2 of 2 people found the following review helpful
An Excellent Novel of the Franco-Prussian War,
Verified Purchase(What is this?)
This review is from: The Debacle: (1870-71) (Classics) (Paperback)
‘The Debacle’ is the penultimate book in the twenty book saga of the life and times of the Rougon-Macquart family, published by Zola to great acclaim in 1892. One of the central characters of this story is Jean Macquart, thus continuing the saga. However, all the books are complete in themselves and readers should not feel deterred from reading this classic of the Franco-Prussian War of 1870 out of sequence. Zola was able to talk to many who had been involved in the war and undertook research in the area of Sedan, the scene of the major battle sequences in the book. In addition Zola was himself caught up in the Paris Commune of 1871 which followed the investment of Paris by the Prussians after the war. He was in considerable danger during this turmoil but was an eye witness to the destruction and horrors of the short lived Commune that features in the final third of the novel. Thus the book is generally regarded as a classic of historical writing and reliable in its detail.

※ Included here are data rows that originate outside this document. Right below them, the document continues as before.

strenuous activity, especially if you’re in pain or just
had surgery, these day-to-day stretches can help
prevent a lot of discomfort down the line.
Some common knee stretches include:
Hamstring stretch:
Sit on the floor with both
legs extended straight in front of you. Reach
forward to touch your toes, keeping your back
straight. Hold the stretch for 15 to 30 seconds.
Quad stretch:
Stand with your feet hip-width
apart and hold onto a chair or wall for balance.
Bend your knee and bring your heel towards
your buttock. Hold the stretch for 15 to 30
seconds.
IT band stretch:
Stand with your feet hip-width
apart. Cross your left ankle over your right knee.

The book is a nineteenth century work and does rely upon somewhat incredible coincidence, but this device is simply used by Zola as a tool to be able to describe different aspects of the momentous actions taking place as the French and Prussian armies manoeuvred and then smashed into each other in the environs of Sedan. The first section of the book does contain some longueurs as Zola establishes the marching and counter-marching and dispiriting confusion of the French Army under incompetent leadership, but readers should not despair once action is joined the narrative races along in graphic detail to provide some of the very best battle scene writing in literature as we read of the destruction and capture of the French Army of Chalons. Zola introduces a number of the real leaders into the narrative including the Emperor, Napoleon III, to great effect.
As mentioned earlier the narrative moves to the siege of Paris and the establishment of the Commune. Again the writing of Zola is very graphic and his description of these tragic events provide a good corrective to some of the rather fanciful left-wing ‘glory’ surrounding these events. Whilst being in sympathy with the Left Zola had no time for the wanton destruction and violence of the Commune.
A classic work of its type and perhaps one of the best ways to understand the real nature of the Franco-Prussian War, and a very entertaining read.